Tensor Network Contraction Order Optimization with Optimal Tree Decomposition

This blog is a technical note for the Google Summer of Code 2024 project "Tensor network contraction order optimization and visualization" released by The Julia Language, where I developed a package TreeWidthSolver.jl for calculating the tree decomposition with minimal treewidth of a given simple graph and made it a backend of OMEinsumContracionOrders.jl.

This blog covers the following contents:

Contraction order of tensor network
Tree decomposition and its relation to contraction order
Finding tree decomposition with minimal treewidth

In this blog, we will use the Einsum notation from OMEinsum.jl.

Tensor Network Contraction Order

In this blog, we will not introduce the basic concept of tensor network, since it has been well introduced in many other places. Instead, we recommend the following references:

For readers with physics background: https://tensornetwork.org/diagrams/
For readers want to get a formal definition: Chapter 2 of https://epubs.siam.org/doi/abs/10.1137/22M1501787

For simplicity, in the following sections, we will use the Einstein summation formula to represent the tensor network as high dimensional arrays' multiplication:

R_{i,j,k,...} = \sum_{a, b, c, ...} A_{a,...}B_{b,...}...

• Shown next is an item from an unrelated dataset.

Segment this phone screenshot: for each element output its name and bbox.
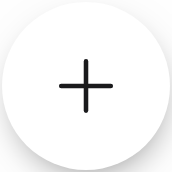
button[interactable]: Add xyxy=(2,2,170,170)
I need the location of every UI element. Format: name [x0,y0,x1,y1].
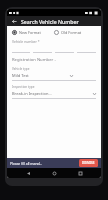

It is easy to see that the most direct way to calculate the result is to loop over all the indices naively, which requires $O(d^N)$ operations, where $d$ is the dimension of the index and $N$ is the number of indices. However, such a direct calculation is not efficient. Considering the following simple tensor network:

where the tensors are represented by the circles and the indices are represented by the lines, representing the following contraction to scalar $s$ :

s = \sum_{i,j,k,l} A_{ij} B_{ik} C_{jl} D_{lk},

and can be represented as the following Einstein summation formula:

julia> using OMEinsum

julia> einsum = ein"ij, ik, jl, lk -> "
ij, ik, jl, lk ->

where pointing to nothing means the result is a scalar. Here we simply assume that all indices are of the same dimension $D$ . Then the naive way to calculate the result is to loop over all the indices, which requires $O(D^4)$ operations and no intermediate tensors are produced.

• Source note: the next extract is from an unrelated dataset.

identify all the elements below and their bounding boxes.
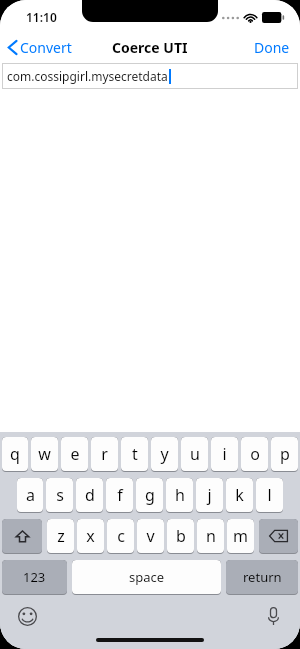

However, another way to calculate $s$ is shown below:

where we first contract $A$ and $B$ to get $AB$ , and contract $C$ and $D$ to get $CD$ , which are rank-2 intermediate tensors, and then contract $AB$ with $CD$ to get the scalar $s$ . That is equivalent to the following Einstein summation formula:

julia> nested_ein = ein"(ij, ik), (jl, lk) -> "
jk, jk ->
├─ ij, ik -> jk
│  ├─ ij
│  └─ ik
└─ jl, lk -> jk
   ├─ jl
   └─ lk

In this way, the total number of operations is $O(2 D^{3} + D^{2})$ , which is smaller than the naive calculation, while the trade-off is that we need to store the intermediate tensors $AB$ and $CD$ with size of $O(D^{2})$ , as shown below:

# here we take D = 16
julia> size_dict = uniformsize(einsum, 2^4)

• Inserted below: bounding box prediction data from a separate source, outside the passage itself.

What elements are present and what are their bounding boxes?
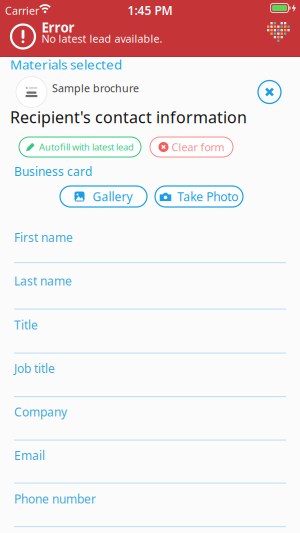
button[interactable]: Sample brochure [16, 76, 139, 108]
staticText: Take Photo [177, 188, 238, 204]
button[interactable]: Clear form [150, 137, 233, 157]
button[interactable]: Remove material [258, 80, 282, 104]
button[interactable]: Title [14, 317, 286, 354]
staticText: Recipient's contact information [10, 106, 247, 128]
staticText: 1:45 PM [128, 2, 172, 18]
staticText: Error [42, 18, 74, 36]
button[interactable]: Email [14, 448, 286, 484]
staticText: Gallery [92, 188, 132, 204]
button[interactable]: Take Photo [155, 186, 243, 207]
staticText: Autofill with latest lead [39, 141, 134, 153]
staticText: Job title [14, 360, 55, 376]
staticText: Phone number [14, 491, 96, 507]
staticText: Business card [14, 164, 92, 179]
staticText: First name [14, 230, 73, 245]
staticText: No latest lead available. [42, 32, 162, 46]
staticText: Title [14, 317, 38, 333]
staticText: Company [14, 404, 67, 420]
staticText: Materials selected [10, 56, 122, 73]
staticText: Clear form [172, 140, 224, 154]
staticText: Email [14, 448, 45, 463]
button[interactable]: Autofill with latest lead [19, 137, 141, 157]
button[interactable]: Gallery [60, 186, 147, 207]
staticText: Carrier [5, 4, 39, 18]
button[interactable]: Job title [14, 360, 286, 397]
button[interactable]: Company [14, 404, 286, 441]
staticText: Last name [14, 273, 72, 289]
button[interactable]: Phone number [14, 491, 286, 527]
staticText: Sample brochure [52, 81, 139, 95]
button[interactable]: First name [14, 230, 286, 263]
button[interactable]: Last name [14, 273, 286, 310]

julia> contraction_complexity(einsum, size_dict)
Time complexity: 2^16.0
Space complexity: 2^0.0
Read-write complexity: 2^10.001408194392809

julia> contraction_complexity(nested_ein, size_dict)
Time complexity: 2^13.044394119358454
Space complexity: 2^8.0
Read-write complexity: 2^11.000704269011246

We say such a contraction is with time complexity of $O(D^{3})$ and space complexity of $O(D^{4})$ , which are defined as follows:

time complexity: the number of Floating Point operations required to calculate the result;
space complexity: the largest size of the intermediate tensors.

For larger tensor networks, the contraction order is important, since it can greatly reduce the time complexity of the calculation.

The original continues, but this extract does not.